Task objective:
Begin at the line that contains "Safety Gear and Apparel (82, 2073)" and reproduce it along with every line after it to the end of the listing; skip any pictures.

Segment Open

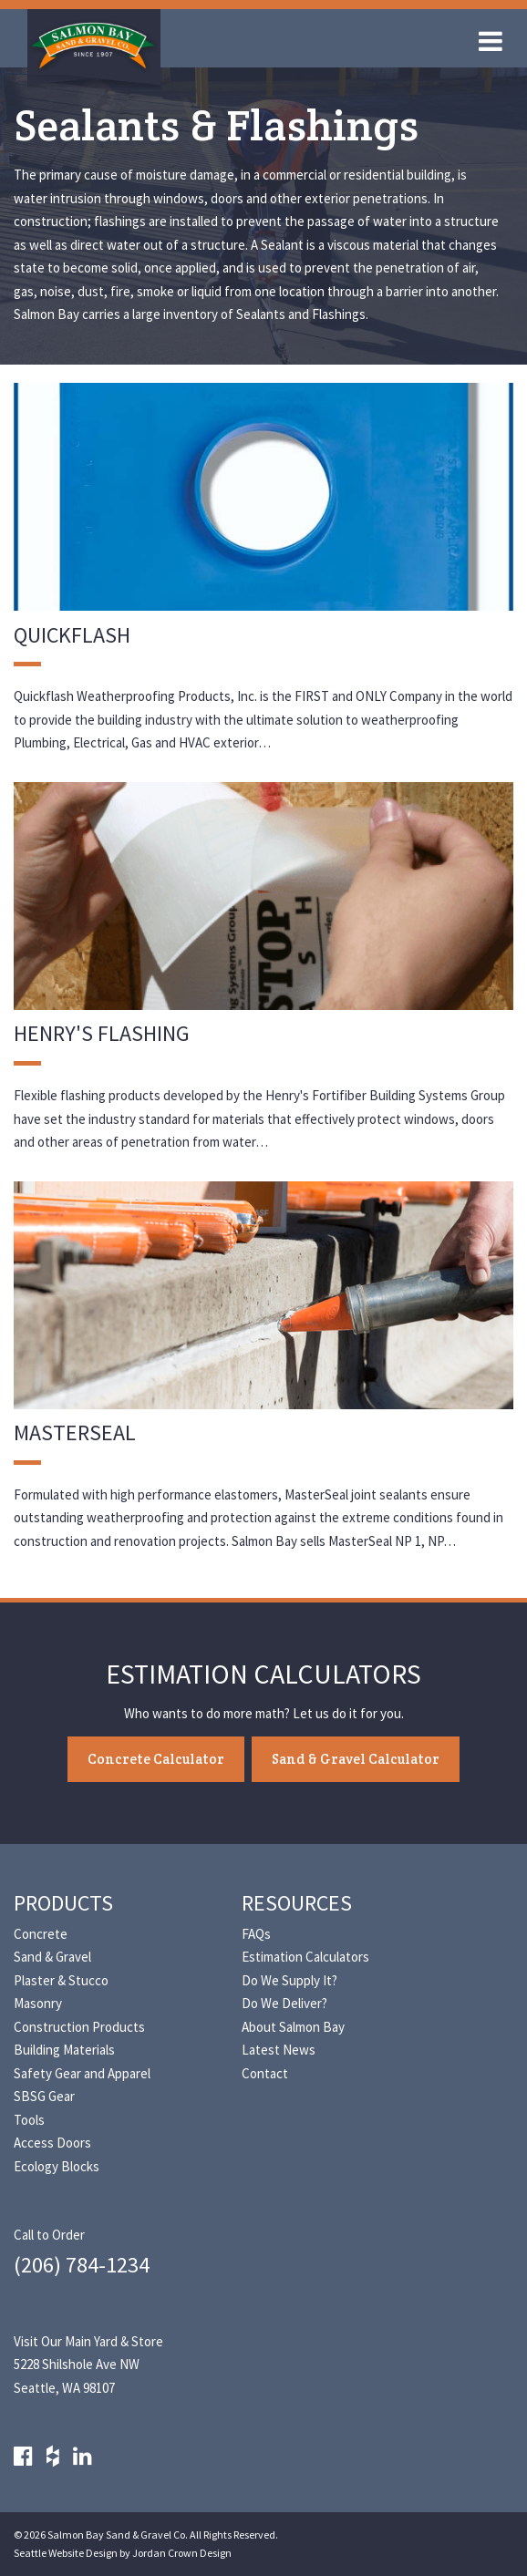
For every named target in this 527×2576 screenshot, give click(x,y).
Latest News (278, 2049)
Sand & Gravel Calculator (355, 1758)
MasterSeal (75, 1432)
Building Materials (64, 2049)
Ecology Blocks (56, 2166)
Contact (265, 2073)
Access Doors (52, 2142)
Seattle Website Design (66, 2553)
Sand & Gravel (52, 1956)
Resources (297, 1903)
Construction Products (79, 2026)
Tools (29, 2119)
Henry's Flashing (102, 1033)
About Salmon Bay (293, 2026)
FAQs (256, 1933)
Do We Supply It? (289, 1980)
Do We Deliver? (284, 2003)
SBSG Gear (44, 2096)
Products (63, 1903)
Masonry (38, 2003)
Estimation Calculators (305, 1956)
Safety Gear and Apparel (82, 2073)
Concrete (40, 1933)
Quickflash (72, 635)
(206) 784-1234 (82, 2265)
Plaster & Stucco (61, 1980)
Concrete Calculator (156, 1758)
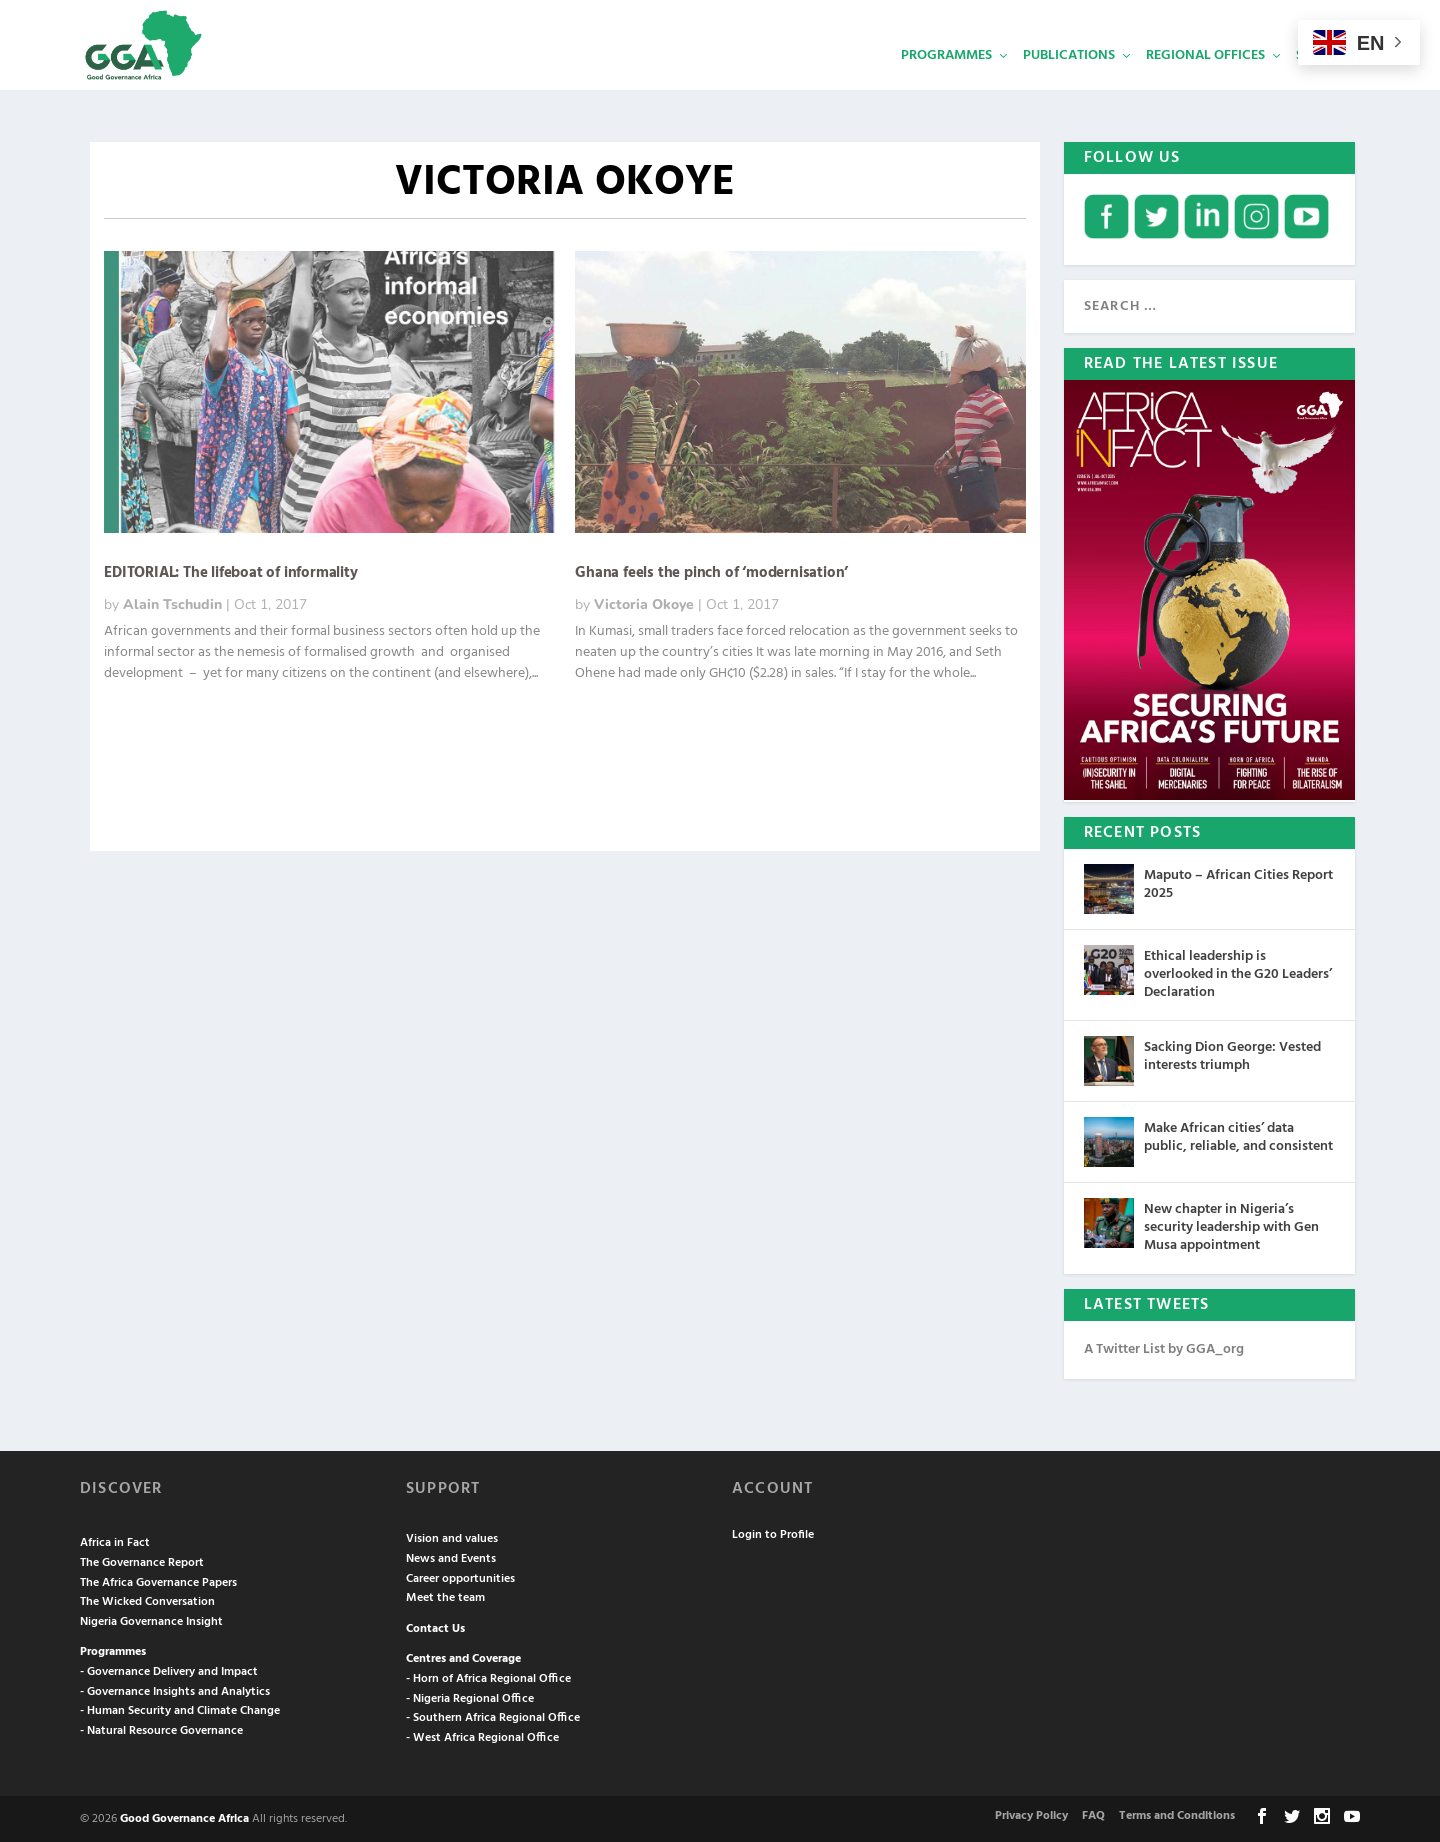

Segment Closed

Output:
Safety Gear and Apparel (82, 2073)
Concrete (40, 1933)
Quickflash (72, 635)
(206) 784-1234 (82, 2265)
Plaster & Stucco (61, 1980)
Concrete Calculator (156, 1758)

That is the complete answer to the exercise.